The admonishments leveled in the much-anticipated report on FBI missteps ahead of the 2016 election reflect a broad pattern the document, which is more critical of the bureau’s handling of McCabe’s recusal than it is of McCabe’s own decisions.
The DOJ inspector general found that McCabe “did what he was supposed to do” regarding a potential conflict of interest posed by his wife Jill’s Democratic bid for Virginia’s state Senate in 2015, seeking counsel from FBI ethics officials. The inspector general found that McCabe was not required by FBI rules to recuse from the investigation into Hillary Clinton, in which he played a supervisory role for much of 2016.
The report did, however, ding McCabe’s actions once he recused himself, saying he “did not fully comply” with his decision to step aside in three separate incidents.
But the document was harsher toward the FBI’s actions, concluding that an internal examination of public campaign donations to Jill McCabe’s campaign could have given the FBI an early warning of the political optics that prompted McCabe to remove himself from the investigation in October 2016.

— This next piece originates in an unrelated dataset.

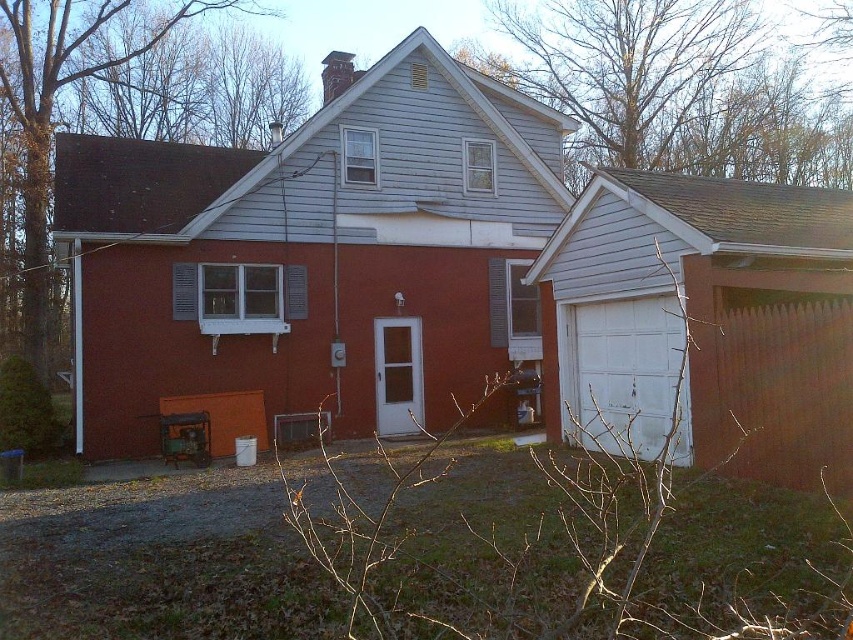 Is smooth red shed at center shorter than white matte garage door at right?

In fact, smooth red shed at center may be taller than white matte garage door at right.

Is smooth red shed at center thinner than white matte garage door at right?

McCabe eventually opted to recuse himself from the probe after a media report raised questions about nearly $700,000 in donations to his wife’s campaign from a PAC affiliated with Virginia Gov. Terry McAuliffe, a close Clinton ally, and the state’s Democratic Party. McCabe’s handling of that report partly sparked his firing by Attorney General Jeff Sessions in March and prompted a separate critical report from the inspector general in April.
However, even after McCabe decided to recuse himself, that decision was omitted from a response to Senate Judiciary Chairman Chuck Grassley (R-Iowa) in response to a letter inquiring about steps the FBI was taking to alleviate potential conflicts of interest in its investigation of Clinton’s private email server. That decision to hide the recusal from public release was not made “wisely,” the inspector general’s report found.
Further information about McCabe’s recusal from ongoing FBI investigations is not included in the publicly released version of Thursday’s report but instead is contained in a separate “law enforcement sensitive” version, a decision that McCabe’s lawyer blasted on Thursday.
McCabe counsel Michael Bromwich said in a statement that he had asked the inspector general’s office “not to go down this road” of omitting recusal-related information from the report “because of the unfounded doubts and confusion that would be created.”
“The explanations we were given for the last minute course correction, which we found completely unconvincing, center on the need to protect the confidentiality of a law enforcement matter that has in fact been publicly known for many years,” said Bromwich, himself a former DOJ inspector general.